Only the R4 16V Duratec Ti-VCT engine is described in this book as being installed in most of the production of cars, having much in common with the rest of the engines in the family and the most complex of them.

The R4 16V Duratec Ti-VCT engine has four overhead camshafts, five-way camshafts, and four valves per cylinder. The camshafts are driven by a reinforced toothed belt. Belt tension is provided by a tension roller spring. The valves are driven directly from the camshafts through cylindrical tappets, which simultaneously serve as adjusting elements for clearances in the drive.
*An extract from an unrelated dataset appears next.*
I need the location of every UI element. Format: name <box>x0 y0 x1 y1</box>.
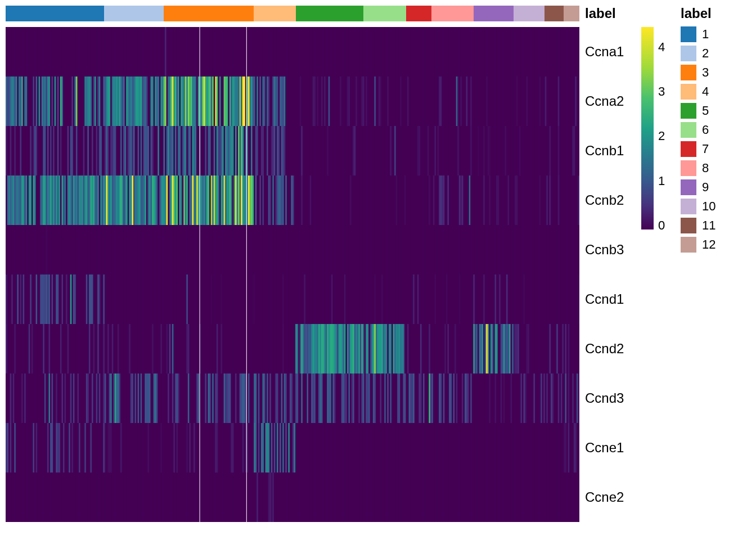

cylinder head made of aluminum alloy according to the transverse cylinder purge pattern (inlet and outlet ports are located on opposite sides of the head). Seats and valve guides are pressed into the head. The intake and exhaust valves have one spring each, fixed through the plate with two crackers. The head of the block is centered on the block with two bushings and attached with ten screws. A non-shrink metal-reinforced gasket is installed between the block and the head. In the upper part of the cylinder head, there are five bearing supports for two camshafts. The function of the front supports is performed by the caliper of the dynamic variable valve timing system (see below in this subsection), which simultaneously keeps the camshafts from axial displacement. The rest of the supports are detachable. The lower parts of the supports are made in one piece with the cylinder head, and the upper (lids) – attached to the head with screws. The holes of the supports are processed complete with covers, so the covers are not interchangeable and each of them has a serial number.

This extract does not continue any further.